Le mouvement des non-alignés est une organisation internationale regroupant 120 États en 2012 (le siège est à Lusaka en Zambie), 17 États et 9 organisations internationales sont observateurs. Il se définit comme n’étant alignés sur aucune grande puissance mondiale. Le but de l’organisation, contenu dans la « déclaration de La Havane » de 1979, est d’assurer « l’indépendance nationale, la souveraineté, l’intégrité territoriale et la sécurité des pays non alignés et de promouvoir la solidarité entre les peuples du tiers monde ». La déclaration de Brion du 19 juillet 1956, proposée par Gamal Abdel Nasser, Josip Broz Tito, Soekarno et Jawaharlal Nehru, marque l’origine du mouvement, qui vise alors, dans le contexte de la guerre froide, à se protéger de l’influence des États-Unis et de l’URSS qui cherchaient à rallier le monde à leur cause. Le terme de « non-alignement » a été inventé par le Premier ministre indien Nehru lors d’un discours en 1954 à Colombo.
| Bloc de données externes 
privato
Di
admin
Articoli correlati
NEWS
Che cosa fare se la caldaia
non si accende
On peut considérer que la conférence de Bandung, tenue en 1955, qui a réuni une trentaine de pays d’Afrique et d’Asie, est une étape importante vers la constitution du mouvement des non-alignés. Lors de la conférence d’Alger (5-9 septembre 1973), le mouvement initie un programme intitulé le « Nouvel ordre économique mondial » (NOEI), qui est adopté par consensus lors de l’Assemblée générale des Nations unies le 1er mai 1974. Elle a, par exemple, refusé de suivre les instances du consensus de Washington, lequel regroupe le Fonds monétaire international (FMI), l’Organisation mondiale du commerce (OMC) et la Banque mondiale, considérant que ce serait nuisible aux intérêts de ses membres.
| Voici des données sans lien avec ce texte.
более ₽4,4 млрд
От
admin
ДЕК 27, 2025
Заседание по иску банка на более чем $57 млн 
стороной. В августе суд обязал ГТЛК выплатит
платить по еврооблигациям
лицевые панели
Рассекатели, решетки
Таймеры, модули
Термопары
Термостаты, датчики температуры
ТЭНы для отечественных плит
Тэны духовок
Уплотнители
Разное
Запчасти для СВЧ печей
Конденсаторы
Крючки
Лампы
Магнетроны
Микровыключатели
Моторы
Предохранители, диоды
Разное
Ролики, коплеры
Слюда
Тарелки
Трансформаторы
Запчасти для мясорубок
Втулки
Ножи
Le mouvement des non-alignés qui s’est développé dans les années 50, en pleine guerre froide, semble aujourd’hui, avec le conflit ukrainien, renaître avec une certaine acuité. En effet, à peu près les mêmes pays d’Afrique, d’Amérique latine et d’Asie, représentant l’écrasante majorité de la planète, s’abstiennent de prendre une position franche, dans ce conflit en terre européenne, considérant qu’ils ne sont pas directement concernés et qu’il y a un traitement discriminatoire de ce dossier, par rapport aux autres dossiers qui sévissent dans le monde et notamment celui Palestinien. Ce traitement, de « deux poids, deux mesures », étant acté, une « majorité qualitative », dans ces trois continents, souhaite ne pas entrer dans les calculs étroits des puissances du moment, pour éviter de paraître alignés sur l’une ou l’autre des parties, malgré les énormes pressions exercées par chaque camp. Cette situation, déjà usitée durant la guerre froide, que l’on croyait révolue, donne au non alignement toute sa pertinence et sa crédibilité, dans la mesure où, les pays non alignés s’évitent des représailles des deux parties et des sanctions à peines voilées.
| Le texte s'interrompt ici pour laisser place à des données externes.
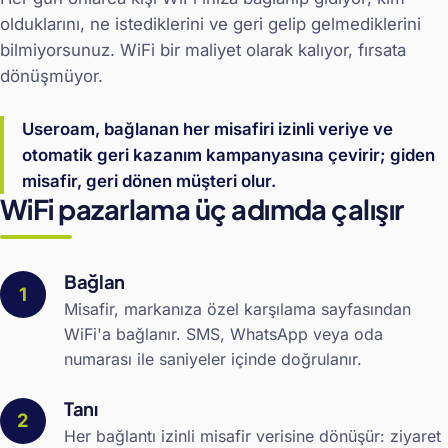
olduklarını, ne istediklerini ve geri gelip gelmediklerini
bilmiyorsunuz. WiFi bir maliyet olarak kalıyor, fırsata
dönüşmüyor.
Useroam, bağlanan her misafiri izinli veriye ve
otomatik geri kazanım kampanyasına çevirir; giden
misafir, geri dönen müşteri olur.
WiFi pazarlama üç adımda çalışır
Bağlan
Misafir, markanıza özel karşılama sayfasından
WiFi'a bağlanır. SMS, WhatsApp veya oda
numarası ile saniyeler içinde doğrulanır.
Tanı
Her bağlantı izinli misafir verisine dönüşür: ziyaret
Est-il possible d’envisager un regain de vitalité du non-alignement ? Certainement, dans la mesure où, la nouvelle guerre froide s’installe dans la durée et on ne voit pas comment le conflit ukrainien va pouvoir effacer ces traces profondes même après son règlement provisoire ou définitif. Il est donc attendu, des pays membres du mouvement des non-alignés de se concerter pour réinstaller ce mouvement au cœur du concert des nations, afin d’éviter une troisième guerre mondiale fatale à toute l’humanité mais également pour palier à la paralysie de l’appareil onusien, qui s’est montré, encore une fois, incapable d’imposer la paix dans le monde, mission pour laquelle il a été créé, dès la fin de la deuxième guerre mondiale. Un long travail de mobilisation et d’engagement politique devra être déployé pour faire « renaître de ses cendres » le mouvement qui sera soit sabordé par les « superpuissances », soit récupéré par elles afin de servir leurs intérêts. Notre pays a tout intérêt à agir afin que ce mouvement parvienne à s’imposer dans le concert des nations et permette à tous ses pays membres d’échapper aux diktats imposés par les puissances actuelles et celles futures.